Supersax was an American jazz group, created in 1972 by saxophonist Med Flory and bassist Buddy Clark as a tribute to saxophonist Charlie Parker. The group's music consisted of harmonized arrangements of Parker's improvisations played by a saxophone section (two altos, two tenors, and a baritone), rhythm section (bass, piano, drums), and a brass instrument (trombone or trumpet).

==History==
Notable brass soloists that recorded with the group included Conte Candoli (trumpet), Frank Rosolino (trombone) and Carl Fontana (trombone). On the group's recordings their music was tightly orchestrated, with arrangements by Flory that contained little or no calls for improvisation (although members of the band would often solo at live performances).

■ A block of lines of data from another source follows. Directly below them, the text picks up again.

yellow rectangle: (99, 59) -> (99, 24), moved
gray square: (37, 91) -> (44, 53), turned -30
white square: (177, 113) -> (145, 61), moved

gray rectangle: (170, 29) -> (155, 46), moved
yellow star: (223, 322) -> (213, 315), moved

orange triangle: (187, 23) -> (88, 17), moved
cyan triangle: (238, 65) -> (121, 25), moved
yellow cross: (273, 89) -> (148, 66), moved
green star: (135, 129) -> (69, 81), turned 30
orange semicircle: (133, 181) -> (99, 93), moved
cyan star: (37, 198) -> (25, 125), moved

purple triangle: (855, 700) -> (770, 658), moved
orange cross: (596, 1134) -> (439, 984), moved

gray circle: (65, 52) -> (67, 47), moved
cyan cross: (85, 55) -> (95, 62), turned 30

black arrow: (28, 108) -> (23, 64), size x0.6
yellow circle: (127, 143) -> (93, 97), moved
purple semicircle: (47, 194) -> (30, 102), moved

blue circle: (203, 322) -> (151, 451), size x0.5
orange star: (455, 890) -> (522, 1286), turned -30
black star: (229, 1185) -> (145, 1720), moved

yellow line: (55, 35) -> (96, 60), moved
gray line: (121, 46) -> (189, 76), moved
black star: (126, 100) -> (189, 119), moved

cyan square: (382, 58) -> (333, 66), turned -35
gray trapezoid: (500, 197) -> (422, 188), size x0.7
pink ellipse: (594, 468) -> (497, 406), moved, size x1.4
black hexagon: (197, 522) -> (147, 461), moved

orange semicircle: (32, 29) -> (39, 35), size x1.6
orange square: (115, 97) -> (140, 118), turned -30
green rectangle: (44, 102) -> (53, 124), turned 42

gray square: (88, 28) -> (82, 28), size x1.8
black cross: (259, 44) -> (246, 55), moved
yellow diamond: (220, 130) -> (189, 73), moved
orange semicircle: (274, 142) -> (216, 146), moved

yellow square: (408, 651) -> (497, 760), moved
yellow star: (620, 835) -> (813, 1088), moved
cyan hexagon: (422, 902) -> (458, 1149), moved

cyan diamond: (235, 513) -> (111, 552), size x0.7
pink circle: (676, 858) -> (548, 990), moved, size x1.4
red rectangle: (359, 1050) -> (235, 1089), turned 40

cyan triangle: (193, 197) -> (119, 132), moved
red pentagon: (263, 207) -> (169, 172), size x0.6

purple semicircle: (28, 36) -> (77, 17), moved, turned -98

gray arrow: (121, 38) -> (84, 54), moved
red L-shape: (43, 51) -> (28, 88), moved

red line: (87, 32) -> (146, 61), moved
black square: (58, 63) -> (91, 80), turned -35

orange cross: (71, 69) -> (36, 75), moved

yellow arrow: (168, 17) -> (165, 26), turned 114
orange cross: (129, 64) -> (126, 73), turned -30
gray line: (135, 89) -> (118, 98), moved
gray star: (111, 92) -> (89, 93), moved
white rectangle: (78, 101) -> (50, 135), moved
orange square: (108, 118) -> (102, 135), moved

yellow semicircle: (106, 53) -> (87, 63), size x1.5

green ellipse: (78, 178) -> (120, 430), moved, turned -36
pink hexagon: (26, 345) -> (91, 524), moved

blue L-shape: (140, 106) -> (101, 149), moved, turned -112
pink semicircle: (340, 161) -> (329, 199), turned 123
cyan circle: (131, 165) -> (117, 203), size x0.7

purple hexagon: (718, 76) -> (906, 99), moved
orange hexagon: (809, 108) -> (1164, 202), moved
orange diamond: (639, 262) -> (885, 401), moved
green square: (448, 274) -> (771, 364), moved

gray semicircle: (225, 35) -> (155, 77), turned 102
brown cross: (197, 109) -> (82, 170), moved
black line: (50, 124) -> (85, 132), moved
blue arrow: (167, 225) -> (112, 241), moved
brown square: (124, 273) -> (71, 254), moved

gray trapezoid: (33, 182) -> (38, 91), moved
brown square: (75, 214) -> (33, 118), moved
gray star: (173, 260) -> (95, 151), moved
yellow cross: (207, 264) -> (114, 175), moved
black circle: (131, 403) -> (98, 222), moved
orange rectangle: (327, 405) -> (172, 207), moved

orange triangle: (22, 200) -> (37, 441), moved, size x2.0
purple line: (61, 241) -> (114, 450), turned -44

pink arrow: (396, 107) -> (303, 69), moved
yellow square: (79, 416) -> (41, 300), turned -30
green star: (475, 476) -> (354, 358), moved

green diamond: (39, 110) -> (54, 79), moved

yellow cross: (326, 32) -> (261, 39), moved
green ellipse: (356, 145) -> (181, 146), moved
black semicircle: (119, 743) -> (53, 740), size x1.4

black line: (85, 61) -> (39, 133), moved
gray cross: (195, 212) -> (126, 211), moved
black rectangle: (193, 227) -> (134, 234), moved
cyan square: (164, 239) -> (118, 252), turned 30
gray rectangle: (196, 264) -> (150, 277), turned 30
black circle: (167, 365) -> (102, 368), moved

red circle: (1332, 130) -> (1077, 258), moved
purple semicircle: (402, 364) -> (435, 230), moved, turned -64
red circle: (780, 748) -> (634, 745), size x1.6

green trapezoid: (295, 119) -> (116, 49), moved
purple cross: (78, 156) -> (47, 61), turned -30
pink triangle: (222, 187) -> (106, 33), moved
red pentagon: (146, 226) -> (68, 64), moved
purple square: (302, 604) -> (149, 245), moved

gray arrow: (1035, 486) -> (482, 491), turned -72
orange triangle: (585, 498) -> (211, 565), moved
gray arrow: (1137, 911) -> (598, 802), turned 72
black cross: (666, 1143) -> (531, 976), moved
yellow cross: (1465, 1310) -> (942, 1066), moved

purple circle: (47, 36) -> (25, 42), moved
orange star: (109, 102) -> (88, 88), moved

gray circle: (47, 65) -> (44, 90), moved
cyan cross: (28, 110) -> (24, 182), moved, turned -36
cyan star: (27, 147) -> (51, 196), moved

Saxophonist Warne Marsh was a member in the first edition of the group, and although he was never given freedom to solo on any officially released materials, Lee Konitz has stated that there are bootleg tapes of the group where Warne played a solo.

They won the Grammy Award for Best Jazz Performance by a Group in 1974. They were also part of the Grammy-nominated 1983 recording Supersax & L.A. Voices, Volume 1, in which the L.A. Voices were nominated for Best Jazz Vocal Performance - Duo Or Group. Med Flory also wrote the vocal arrangements for the L.A. Voices recordings, as well as sang bass.

==Discography==
- Supersax Plays Bird (Capitol, 1973)
- Salt Peanuts: Supersax Plays Bird Vol. 2 (Capitol, 1974)
- Supersax Plays Bird with Strings (Capitol, 1975)
- Chasin' the Bird (MPS, 1977)
- Dynamite!! (MPS, 1979)
- Supersax & L.A. Voices: L.A. (Columbia, 1983)
- Supersax & L.A. Voices Vol. 2 (CBS, 1984)
- Supersax & L.A. Voices Vol. 3: Straighten Up and Fly Right (CBS, 1986)
- Stone Bird (Columbia, 1988)
- Live in '75: The Japanese Tour (Hindsight, 1998)
- Live in '75: The Japanese Tour Vol. 2 (Hindsight, 1999)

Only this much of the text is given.